The Simple find mode has been redesigned to be less cluttered and easier to use.
The labels of each search criteria appear in bold when something is defined for them, making it a bit easier to see exactly what you’re searching for.
Under Name matching there are three options:
Wildcards: Lets you enable or disable the use of wildcards (simple pattern matching only).
Any word: Treats every word you enter as a separate search term. For example, in the above example we’re searching for a filename containing either “horse” or “donkey”. This saves you having to construct complicated OR wildcard patterns.
Partial match: Enables partial matching; as shown above, “very big horse.jpg” would match because partial matching is enabled.
The Filetype option now has two drop-downs; the first lets you select the “type” of filetype (if that makes sense):
All files and folders: Search for all files or folders matching the other conditions.
Files: Search for only files.
Folders: Search for only folders.
Junctions and Links: Only search for junctions or soft-links.
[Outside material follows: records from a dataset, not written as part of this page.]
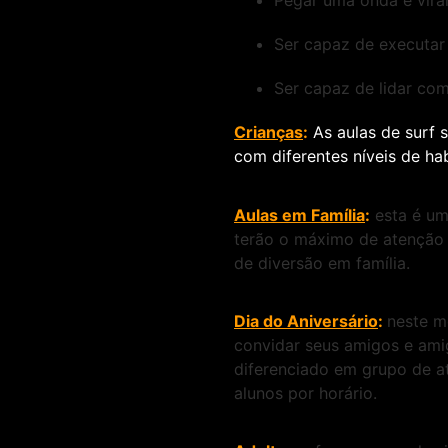
Pegar uma onda e vira
Ser capaz de executar
Ser capaz de lidar com
Crianças
:
As aulas de surf 
com diferentes níveis de hab
Aulas em Família
:
esta é um
terão o máximo de atenção 
de diversão em família.
Dia do Aniversário
:
neste m
convidar seus amigos e ami
diferenciado em grupo de at
alunos por horário.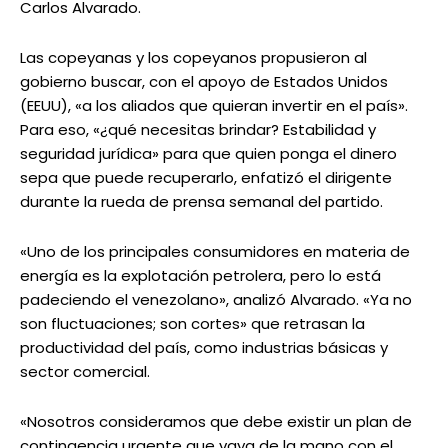
Carlos Alvarado.
Las copeyanas y los copeyanos propusieron al
gobierno buscar, con el apoyo de Estados Unidos
(EEUU), «a los aliados que quieran invertir en el país».
Para eso, «¿qué necesitas brindar? Estabilidad y
seguridad jurídica» para que quien ponga el dinero
sepa que puede recuperarlo, enfatizó el dirigente
durante la rueda de prensa semanal del partido.
«Uno de los principales consumidores en materia de
energía es la explotación petrolera, pero lo está
padeciendo el venezolano», analizó Alvarado. «Ya no
son fluctuaciones; son cortes» que retrasan la
productividad del país, como industrias básicas y
sector comercial.
«Nosotros consideramos que debe existir un plan de
contingencia urgente que vaya de la mano con el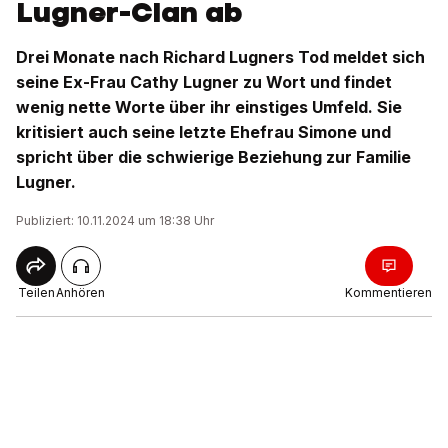
Lugner-Clan ab
Drei Monate nach Richard Lugners Tod meldet sich
seine Ex-Frau Cathy Lugner zu Wort und findet
wenig nette Worte über ihr einstiges Umfeld. Sie
kritisiert auch seine letzte Ehefrau Simone und
spricht über die schwierige Beziehung zur Familie
Lugner.
Publiziert: 10.11.2024 um 18:38 Uhr
Teilen
Anhören
Kommentieren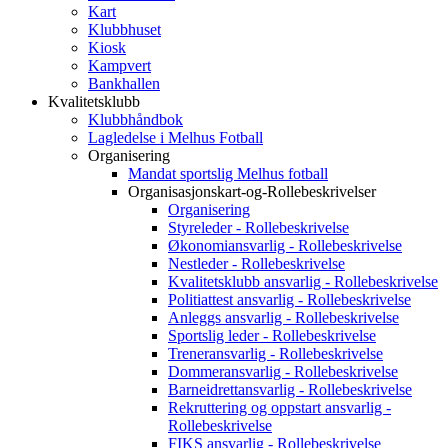
Kart
Klubbhuset
Kiosk
Kampvert
Bankhallen
Kvalitetsklubb
Klubbhåndbok
Lagledelse i Melhus Fotball
Organisering
Mandat sportslig Melhus fotball
Organisasjonskart-og-Rollebeskrivelser
Organisering
Styreleder - Rollebeskrivelse
Økonomiansvarlig - Rollebeskrivelse
Nestleder - Rollebeskrivelse
Kvalitetsklubb ansvarlig - Rollebeskrivelse
Politiattest ansvarlig - Rollebeskrivelse
Anleggs ansvarlig - Rollebeskrivelse
Sportslig leder - Rollebeskrivelse
Treneransvarlig - Rollebeskrivelse
Dommeransvarlig - Rollebeskrivelse
Barneidrettansvarlig - Rollebeskrivelse
Rekruttering og oppstart ansvarlig -
Rollebeskrivelse
FIKS ansvarlig - Rollebeskrivelse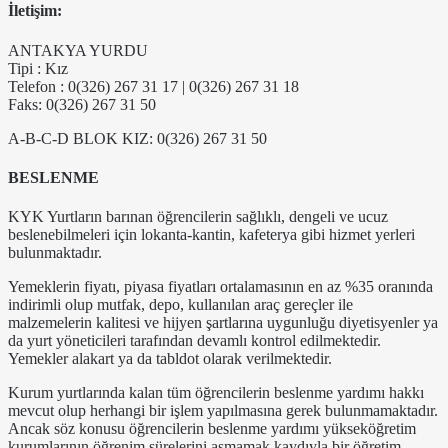
İletişim:
ANTAKYA YURDU
Tipi : Kız
Telefon : 0(326) 267 31 17 | 0(326) 267 31 18
Faks: 0(326) 267 31 50
A-B-C-D BLOK KIZ: 0(326) 267 31 50
BESLENME
KYK Yurtların barınan öğrencilerin sağlıklı, dengeli ve ucuz
beslenebilmeleri için lokanta-kantin, kafeterya gibi hizmet yerleri
bulunmaktadır.
Yemeklerin fiyatı, piyasa fiyatları ortalamasının en az %35 oranında
indirimli olup mutfak, depo, kullanılan araç gereçler ile
malzemelerin kalitesi ve hijyen şartlarına uygunluğu diyetisyenler ya
da yurt yöneticileri tarafından devamlı kontrol edilmektedir.
Yemekler alakart ya da tabldot olarak verilmektedir.
Kurum yurtlarında kalan tüm öğrencilerin beslenme yardımı hakkı
mevcut olup herhangi bir işlem yapılmasına gerek bulunmamaktadır.
Ancak söz konusu öğrencilerin beslenme yardımı yükseköğretim
kurumlarının öğrenim sürelerini aşmamak kaydıyla bir öğretim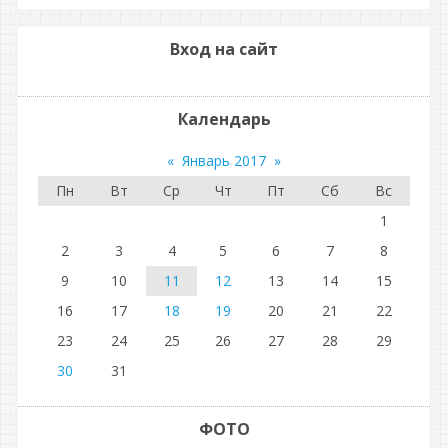
Вход на сайт
Календарь
«
Январь 2017
»
Пн
Вт
Ср
Чт
Пт
Сб
Вс
1
2
3
4
5
6
7
8
9
10
11
12
13
14
15
16
17
18
19
20
21
22
23
24
25
26
27
28
29
30
31
ФОТО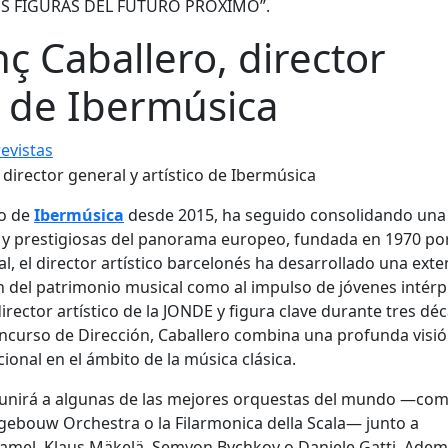
S FIGURAS DEL FUTURO PRÓXIMO”.
nç Caballero, director
o de Ibermúsica
evistas
co de
Ibermúsica
desde 2015, ha seguido consolidando una 
y prestigiosas del panorama europeo, fundada en 1970 po
al, el director artístico barcelonés ha desarrollado una ext
ón del patrimonio musical como al impulso de jóvenes intérp
director artístico de la JONDE y figura clave durante tres dé
ncurso de Dirección, Caballero combina una profunda visi
ional en el ámbito de la música clásica.
unirá a algunas de las mejores orquestas del mundo —com
gebouw Orchestra o la Filarmonica della Scala— junto a
amel, Klaus Mäkelä, Semyon Bychkov o Daniele Gatti. Adem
File Type Group: Search files belonging to a specified file type group. You can use the second drop-down control to choose the group to search for. In the above example, only files belonging to the Images group will be considered.
File Type: Search files of a particular file type. Use the second drop-down to choose the file type to search for.
The Type clause in the Advanced find mode also has the same two drop-downs.
At the bottom of the simple find dialog there’s a new Reset button which makes it easy to quickly reset the find criteria to the defaults.
The Duplicate File Finder has a new Filename (no extension)
search mode.
This will search for files with the same filename stem, ignoring their file extension. For example, "grandma.mp3" and "grandma.jpg" would match.
When searching by checksum, there's a new option to only calculate a hash for a percentage of the file. This lets you speed up the operation for large files at the expense of accuracy. Use the slider control to adjust the percentage from 1% to 100%.
Directory Opus 12 has added an optional MD5 checksums cache for large files located on NTFS partitions, and the Duplicate File Finder can make use of this. The checksum cache is only used if specifically requested; use the new Use MD5 cache option to turn it on. Note that cached checksums will only be updated if a file's last modified timestamp or size has changed.
When using the Delete mode option, you can now override the main Preferences Recycle Bin setting when deleting any selected duplicate files.
The Delete button in the bottom-right of the panel has a drop-down menu attached which lets you choose exactly how you want to delete the duplicates.